Email Privacy Act Reintroduced In Congress

Legislation requiring government agencies to obtain a warrant before accessing someone’s email records has been reintroduced to Congress this week for the third consecutive legislative term.

The Email Privacy Act seeks to fix a loophole in the Electronic Communications Privacy Act (ECPA), a 1986 bill that enables law enforcement officials to access any type of electronic communication (emails, Facebook messages, Dropbox files, etc.) without a warrant as long as it was over 180 days old. The ECPA, now thirty years old, is notably technologically outdated, as it was passed before the advent of the cloud when companies rarely kept electronic records that were over six-months old. 

The bill has widespread bipartisan support and is led by sponsors from both political parties.
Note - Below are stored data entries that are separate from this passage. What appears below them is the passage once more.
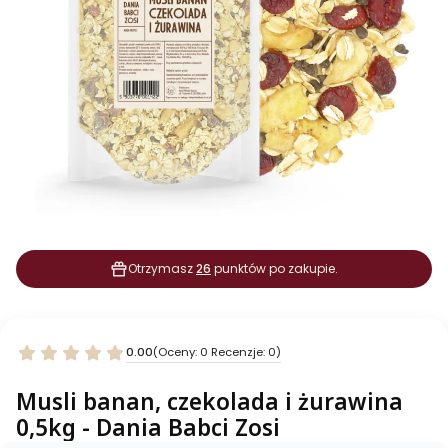
Otrzymasz
26
punktów po zakupie.
0.00
(Oceny: 0 Recenzje: 0)
Musli banan, czekolada i żurawina
0,5kg - Dania Babci Zosi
Representatives Kevin Yoder, a Republican from Kansas, and Jared Polis, a Democrat from Colorado, introduced the bill again on Monday.

The bill is also a favorite of technology industry groups and activist organizations.
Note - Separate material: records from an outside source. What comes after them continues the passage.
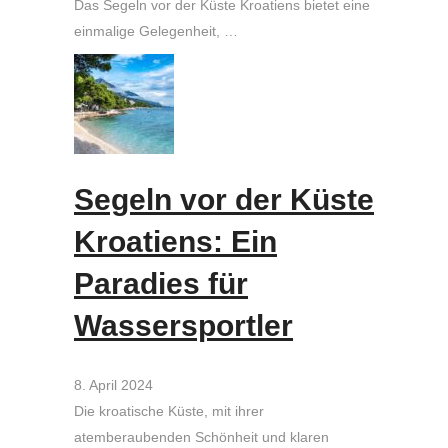
Das Segeln vor der Küste Kroatiens bietet eine
einmalige Gelegenheit, …
Segeln vor der Küste
Kroatiens: Ein
Paradies für
Wassersportler
8. April 2024
Die kroatische Küste, mit ihrer
atemberaubenden Schönheit und klaren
“It’s time for Congress to put an end to a glaring loophole in privacy law,” writes Kate Tummarello, a member of the Electronic Frontier Foundation’s (EFF) Activism Team, in a blog post on the organization’s website. “Thanks to the wording in a more than 30-year-old law, the papers in your desk are better protected than the emails in your inbox.”

Federal agencies, on the other hand, have voiced their disapproval of the legislation and have pushed for the continued right to access electronic communication without the need for a warrant.
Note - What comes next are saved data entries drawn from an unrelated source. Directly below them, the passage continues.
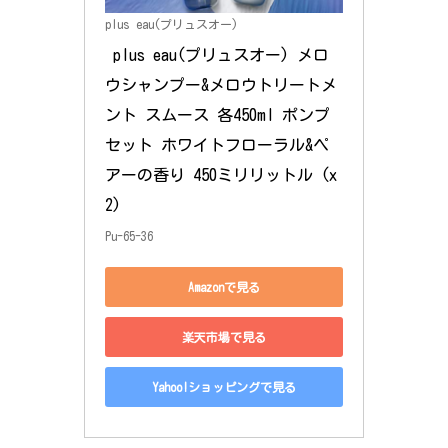
plus eau(プリュスオー)
 plus eau(プリュスオー) メロ
ウシャンプー&メロウトリートメ
ント スムース 各450ml ポンプ 
セット ホワイトフローラル&ペ
アーの香り 450ミリリットル (x 
2)
Pu-65-36
Amazonで見る
楽天市場で見る
Yahoo!ショッピングで見る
The bill originally failed in the 113th Congress (2013-2014) and never made it out of the House Judiciary Subcommittee on Crime, Terrorism, Homeland Security and Investigations. The bill was reintroduced in the 114th Congress (2015-2016) and eventually garnered more co-sponsors than any other bill that year. It unanimously passed the House Judiciary Subcommittee and then, again unanimously, passed the House in April, 2016.

The legislation lingered in the Senate that year, however, and never passed the Senate Judiciary Committee. The lead co-sponsors of the Senate legislation -- Senators Patrick Leahy, a Democrat from Vermont, and Mike Lee, a Republican from Utah -- eventually withdrew the bill from consideration after a number of amendments suggested by their Senate colleagues weakened the original intention of the bill.

Senator John Cornyn, a Republican from Texas, proposed an amendment that would allow the FBI to obtain email records without a warrant in terrorism or intelligence-related cases. Senator Jeff Sessions, a Republican from Alabama and the President-elect’s choice as the new Attorney General, suggested an amendment that would exempt federal agents from obtaining a warrant if the government says an emergency situation exists. 

Congress will likely need to act quickly if they would like the bill to pass in its current form, especially considering the president-elect’s strong stance against Apple during the company’s email encryption case last year.